→ **WORK ITEM**
If a record holds a picture, please leave the picture out and copy the rest of the record exactly.

++++ PROVIDED INFORMATION ++++

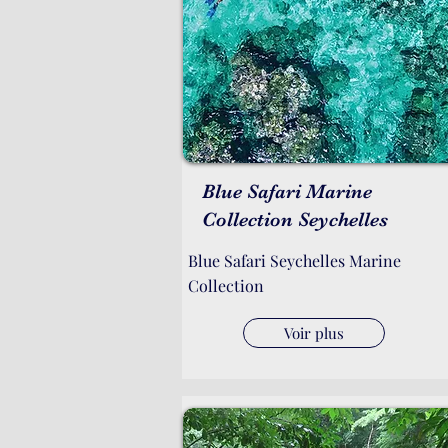
Blue Safari Marine
Collection Seychelles
Blue Safari Seychelles Marine
Collection
Voir plus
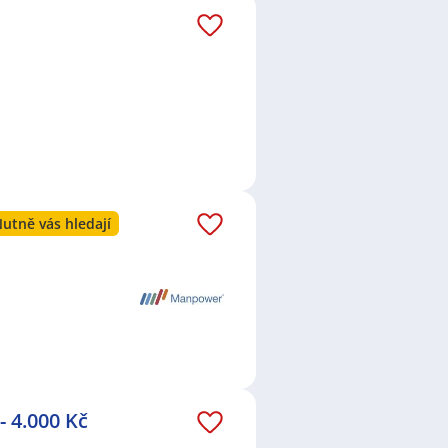
utně vás hledají
- 4.000 Kč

++++

→ **THE ANSWER**
Blue Safari Marine
Collection Seychelles
Blue Safari Seychelles Marine
Collection
Voir plus
utně vás hledají
- 4.000 Kč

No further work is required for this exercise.